What you will do:
An exact copy is required of the lines running from the one that contains "говорит, кроме телевиденья" to the end of the material, both ends included, with pictures omitted.

Extracted records:
*** Begin section ***

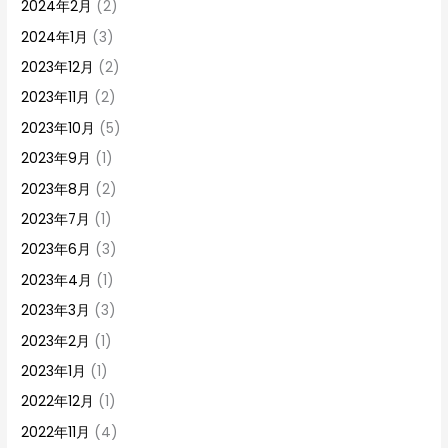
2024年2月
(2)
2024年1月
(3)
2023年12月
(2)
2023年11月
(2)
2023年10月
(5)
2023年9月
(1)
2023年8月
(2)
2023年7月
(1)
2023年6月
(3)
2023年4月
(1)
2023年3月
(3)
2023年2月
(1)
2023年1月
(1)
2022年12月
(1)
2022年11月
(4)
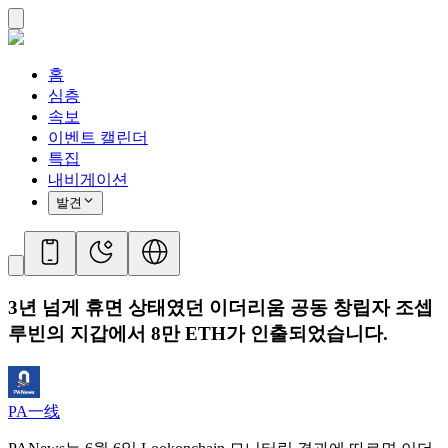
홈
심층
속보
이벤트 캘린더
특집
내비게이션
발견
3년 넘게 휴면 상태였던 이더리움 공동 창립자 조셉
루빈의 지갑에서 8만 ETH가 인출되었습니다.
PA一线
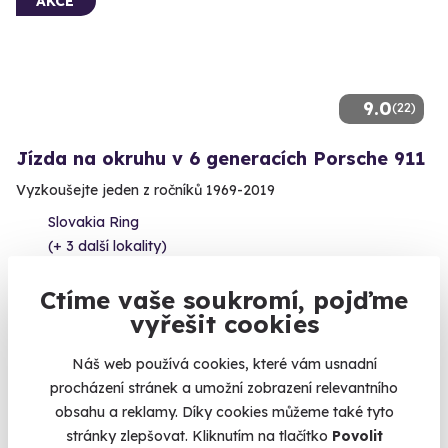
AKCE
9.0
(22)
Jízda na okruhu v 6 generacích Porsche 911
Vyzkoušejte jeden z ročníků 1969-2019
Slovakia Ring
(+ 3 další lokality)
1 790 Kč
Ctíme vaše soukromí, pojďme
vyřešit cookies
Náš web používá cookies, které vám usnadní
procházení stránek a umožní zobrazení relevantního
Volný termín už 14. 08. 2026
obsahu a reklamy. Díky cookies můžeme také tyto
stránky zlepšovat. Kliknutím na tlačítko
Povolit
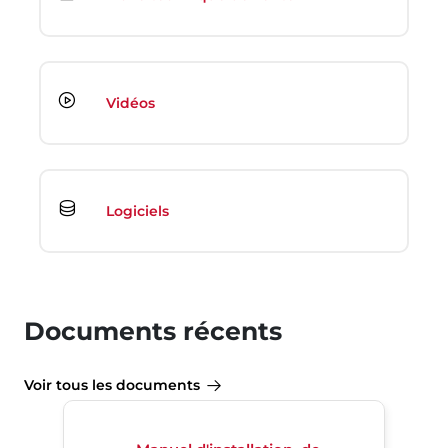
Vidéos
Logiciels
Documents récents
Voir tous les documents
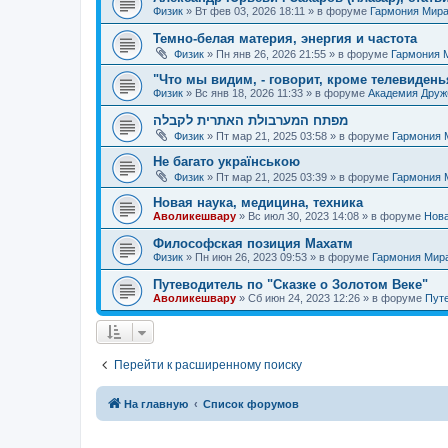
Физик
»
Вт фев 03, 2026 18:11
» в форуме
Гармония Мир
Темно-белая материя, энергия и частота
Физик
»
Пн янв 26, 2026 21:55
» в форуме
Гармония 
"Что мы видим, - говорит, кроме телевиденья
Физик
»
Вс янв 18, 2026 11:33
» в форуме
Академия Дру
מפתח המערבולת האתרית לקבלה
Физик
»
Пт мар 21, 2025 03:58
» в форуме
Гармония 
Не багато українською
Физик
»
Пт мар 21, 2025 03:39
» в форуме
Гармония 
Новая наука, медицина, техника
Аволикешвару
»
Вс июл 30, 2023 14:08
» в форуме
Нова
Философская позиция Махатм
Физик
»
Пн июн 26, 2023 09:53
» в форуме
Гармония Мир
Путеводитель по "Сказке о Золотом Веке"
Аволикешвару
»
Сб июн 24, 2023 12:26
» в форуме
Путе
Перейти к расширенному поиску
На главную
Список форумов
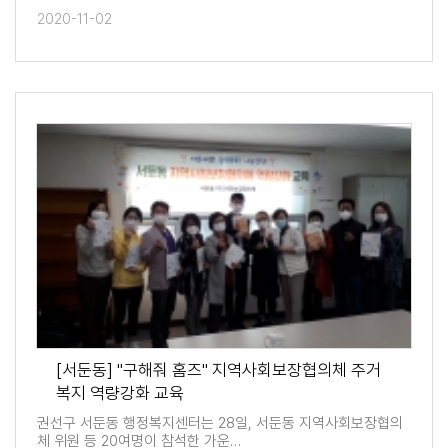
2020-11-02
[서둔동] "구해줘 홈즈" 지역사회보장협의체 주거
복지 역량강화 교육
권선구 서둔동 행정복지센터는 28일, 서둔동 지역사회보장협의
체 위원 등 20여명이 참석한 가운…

*** End section ***

Response box:
"Что мы видим, - говорит, кроме телевиденья
Физик
»
Вс янв 18, 2026 11:33
» в форуме
Академия Дру
מפתח המערבולת האתרית לקבלה
Физик
»
Пт мар 21, 2025 03:58
» в форуме
Гармония 
Не багато українською
Физик
»
Пт мар 21, 2025 03:39
» в форуме
Гармония 
Новая наука, медицина, техника
Аволикешвару
»
Вс июл 30, 2023 14:08
» в форуме
Нова
Философская позиция Махатм
Физик
»
Пн июн 26, 2023 09:53
» в форуме
Гармония Мир
Путеводитель по "Сказке о Золотом Веке"
Аволикешвару
»
Сб июн 24, 2023 12:26
» в форуме
Путе
Перейти к расширенному поиску
На главную
Список форумов
2020-11-02
[서둔동] "구해줘 홈즈" 지역사회보장협의체 주거
복지 역량강화 교육
권선구 서둔동 행정복지센터는 28일, 서둔동 지역사회보장협의
체 위원 등 20여명이 참석한 가운…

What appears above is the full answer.